Aim of the exercise - Identify each line in the records below that contains the word "durch", and copy it.

Records provided -
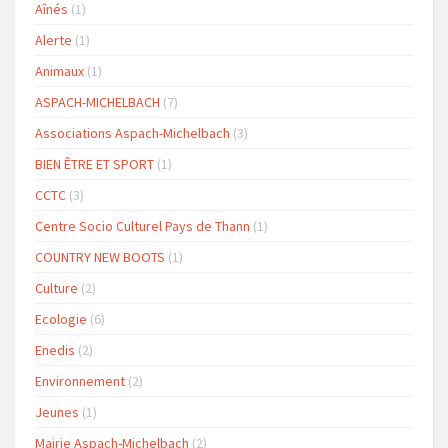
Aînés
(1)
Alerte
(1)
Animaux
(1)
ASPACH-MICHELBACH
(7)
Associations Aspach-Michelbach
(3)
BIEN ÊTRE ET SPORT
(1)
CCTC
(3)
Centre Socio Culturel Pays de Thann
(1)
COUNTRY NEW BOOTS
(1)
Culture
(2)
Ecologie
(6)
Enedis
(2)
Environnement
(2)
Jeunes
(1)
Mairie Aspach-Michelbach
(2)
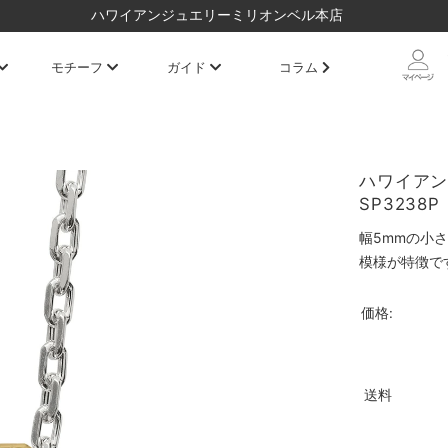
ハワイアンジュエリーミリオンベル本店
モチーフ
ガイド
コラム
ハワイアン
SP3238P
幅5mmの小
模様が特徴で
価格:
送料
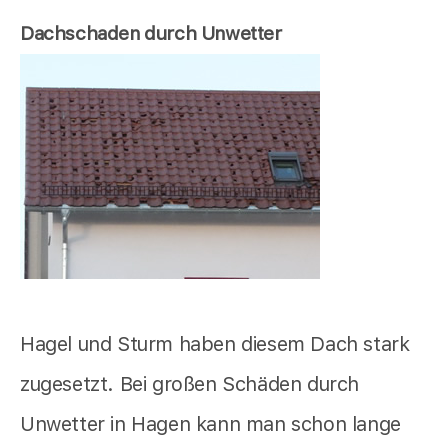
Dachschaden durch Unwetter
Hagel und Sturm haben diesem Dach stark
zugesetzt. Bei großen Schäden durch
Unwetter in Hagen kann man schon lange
...
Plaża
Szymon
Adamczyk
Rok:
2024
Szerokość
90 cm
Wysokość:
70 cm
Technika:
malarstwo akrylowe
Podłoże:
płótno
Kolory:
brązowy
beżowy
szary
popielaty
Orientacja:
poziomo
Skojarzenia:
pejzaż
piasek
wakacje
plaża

Written solution -
Dachschaden durch Unwetter
zugesetzt. Bei großen Schäden durch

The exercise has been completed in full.